What To Know
- Methods such as homology modeling, where the structure of a protein is predicted based on sequence similarity to proteins of known structure, and molecular dynamics simulations, which use physics principles to simulate protein folding, have been developed.
- In the field of pharmacology, ligands are often chemical compounds designed to bind to specific target proteins, such as cellular receptors, in order to modulate their function and treat diseases.
- This expanded capacity of the AlphaFold program, considered 50% more accurate than current software methods in the prediction of protein structures and their interactions, thus opening new possibilities in diverse fields such as medicine, agriculture and biotechnology.
DeepMind’s announcement of the third version of its AlphaFold software marks a major breakthrough in the field of structural biology and artificial intelligence (AI). AlphaFold3, based on machine learning, aims to accurately model how proteins fold, opening the door to a better understanding of fundamental biological processes.

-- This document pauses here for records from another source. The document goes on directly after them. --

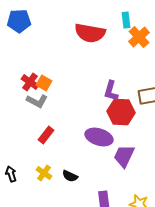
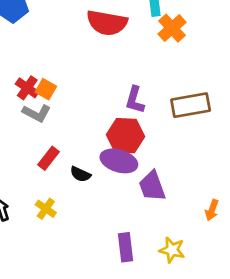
red hexagon: (121, 112) -> (126, 136), moved
purple trapezoid: (124, 156) -> (152, 186), turned -45
black semicircle: (70, 176) -> (80, 174), moved

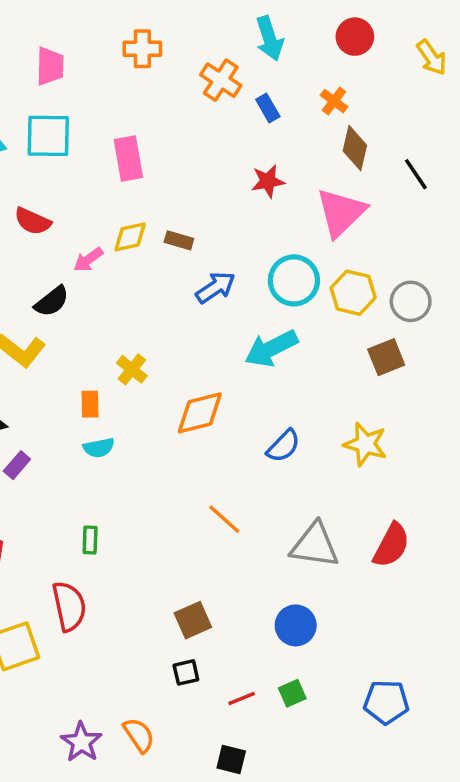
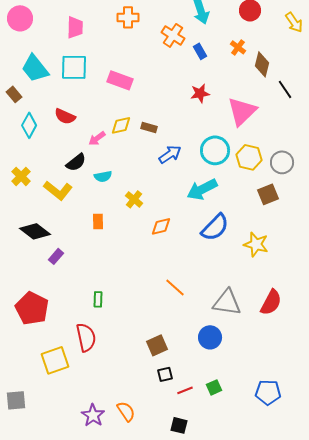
brown diamond: (355, 148) -> (262, 64), moved
pink rectangle: (128, 159) -> (120, 80), turned -60
yellow cross: (132, 369) -> (134, 199), moved
orange diamond: (200, 413) -> (161, 226), size x0.7
blue semicircle: (283, 446) -> (215, 227), moved, size x1.4
cyan semicircle: (99, 448) -> (103, 176), moved
blue circle: (296, 625) -> (210, 337), moved
black square: (186, 672) -> (165, 374), moved

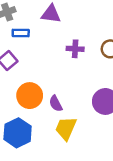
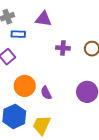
yellow trapezoid: (66, 128) -> (42, 125), moved

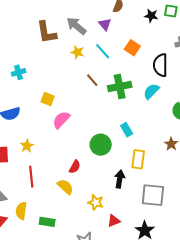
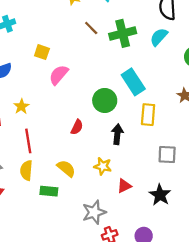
cyan rectangle: (127, 130) -> (133, 82), size x1.6
black arrow: (120, 179) -> (117, 134), moved
yellow semicircle: (65, 187) -> (66, 168), moved
gray square: (153, 195) -> (167, 154), size x0.7
yellow semicircle: (21, 211) -> (26, 170), moved

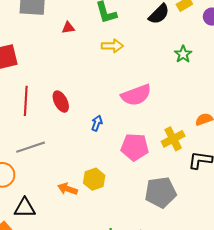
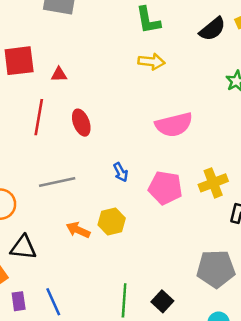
red triangle: (68, 28) -> (59, 74), moved
blue arrow: (97, 123) -> (121, 172), moved, turned 126
gray line: (31, 147) -> (57, 182), moved
gray pentagon: (161, 192) -> (216, 269), moved

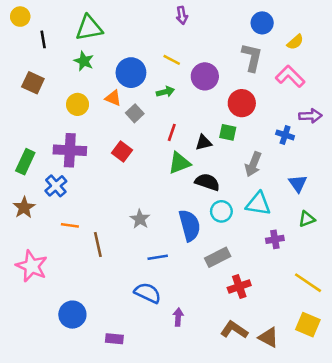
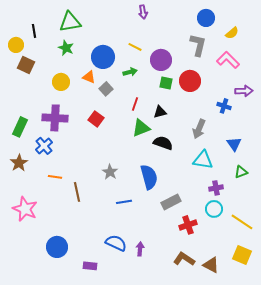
yellow circle: (20, 17) -> (16, 45), moved
green square: (228, 132) -> (166, 83), moved
cyan circle: (221, 211) -> (214, 209), moved
blue semicircle: (148, 293) -> (116, 243), moved

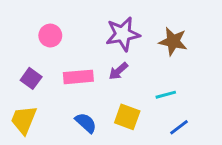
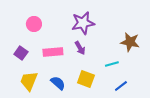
brown star: (173, 41) -> (130, 42), moved
purple arrow: (118, 71) -> (80, 48), turned -80
yellow trapezoid: (24, 120) -> (29, 81), moved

The complexity of predicting troteic structures
Proteins are chains ofamino acids that must fold into a precise three-dimensional shape to perform their specific biological functions. This folding process is fundamental to life, as it determines how proteins interact with other molecules and perform essential tasks, such as enzyme catalysis, molecular transport, cell signaling, and immune response. Understanding their three-dimensional structure is thus crucial to understanding how they function at the molecular level. However, predicting it from its amino acid sequence is a major scientific challenge. The amino acid sequence, also known as the primary sequence, is indeed a long linear chain that must fold into a complex and unique configuration to become functional. The folding process is influenced by various chemical and physical forces, such as hydrophobic interactions, hydrogen bonds, and Van der Waals forces. In addition, folding occurs in a complex cellular environment where interactions with other molecules and local conditions can also play a role. Proteins can therefore adopt a wide variety of structures. Furthermore, small variations in the amino acid sequence can lead to significant differences in the final structure.

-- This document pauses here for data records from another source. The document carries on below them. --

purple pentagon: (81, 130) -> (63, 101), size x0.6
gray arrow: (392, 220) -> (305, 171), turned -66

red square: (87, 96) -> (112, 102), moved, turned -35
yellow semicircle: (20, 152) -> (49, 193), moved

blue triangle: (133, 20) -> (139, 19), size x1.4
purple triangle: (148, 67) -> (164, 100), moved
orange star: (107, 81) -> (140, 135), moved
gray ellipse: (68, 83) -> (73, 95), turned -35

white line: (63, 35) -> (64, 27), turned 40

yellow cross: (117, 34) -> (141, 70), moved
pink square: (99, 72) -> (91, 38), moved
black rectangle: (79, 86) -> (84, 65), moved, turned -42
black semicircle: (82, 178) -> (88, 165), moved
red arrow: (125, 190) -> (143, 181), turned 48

The challenges of prediction by modeling
This complexity has long made it difficult to accurately predict protein structures from primary sequence alone. Traditionally, experimental techniques such as X-ray crystallography, nuclear magnetic resonance (NMR), and cryo-electron microscopy have been used to determine protein structures. Although these methods provide detailed information, they are expensive, laborious, and often limited to specific types of proteins. Computational approaches to protein structure prediction have attempted to fill this gap. Methods such as homology modeling, where the structure of a protein is predicted based on sequence similarity to proteins of known structure, and molecular dynamics simulations, which use physics principles to simulate protein folding, have been developed. However, these methods have significant limitations in terms of accuracy and scope. The development of artificial intelligence (IA) has, however, offered new perspectives in this area.

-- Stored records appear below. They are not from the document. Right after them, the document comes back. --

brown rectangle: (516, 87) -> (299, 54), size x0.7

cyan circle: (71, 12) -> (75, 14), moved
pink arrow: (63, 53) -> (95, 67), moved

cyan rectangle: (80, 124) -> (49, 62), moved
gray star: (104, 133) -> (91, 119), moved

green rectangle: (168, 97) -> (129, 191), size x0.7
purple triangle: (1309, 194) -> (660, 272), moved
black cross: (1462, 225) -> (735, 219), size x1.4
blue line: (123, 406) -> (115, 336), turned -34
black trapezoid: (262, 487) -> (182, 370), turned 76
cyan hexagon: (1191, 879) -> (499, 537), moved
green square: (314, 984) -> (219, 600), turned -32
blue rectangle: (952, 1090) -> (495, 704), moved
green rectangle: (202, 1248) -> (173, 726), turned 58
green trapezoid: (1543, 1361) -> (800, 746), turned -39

Credits: CHRISTOPH BURGTEDT
The power of AlphaFold3
AlphaFold, developed by DeepMindis a software designed precisely to model protein folding. Until now, previous versions focused mainly on predicting protein structures. More DeepMind has however developed a new version (AlphaFold3) which also allows to predict how these proteins interact with other biological molecules such as DNA, RNA and ligands. As a reminder, ligands are molecules that bind specifically to a target protein, forming a ligand-protein complex. These molecules can be of different chemical natures, ranging from small organic molecules to metal ions to macromolecules such as polysaccharides. In the context of structural biology, ligands are often regulatory molecules or biological mediators that interact with proteins to regulate their activity. For example, in the field of pharmacology, ligands are often chemical compounds designed to bind to specific target proteins, such as cellular receptors, in order to modulate their function and treat diseases. This expanded capacity of the AlphaFold program, considered 50% more accurate than current software methods in the prediction of protein structures and their interactions, thus opening new possibilities in diverse fields such as medicine, agriculture and biotechnology. However, an important limitation is that unlike its predecessors, AlphaFold3 is not open sourcemeaning that researchers cannot publicly access its code or training data. This could limit the scientific community’s ability to customize the model or use the software for specific research projects. However, non-commercial researchers can still access AlphaFold3 through DeepMind’s AlphaFold server, which allows them to submit molecular sequences and obtain protein structure predictions in minutes. However, there is a limit of twenty jobs per day, which could limit its intensive use in certain research situations.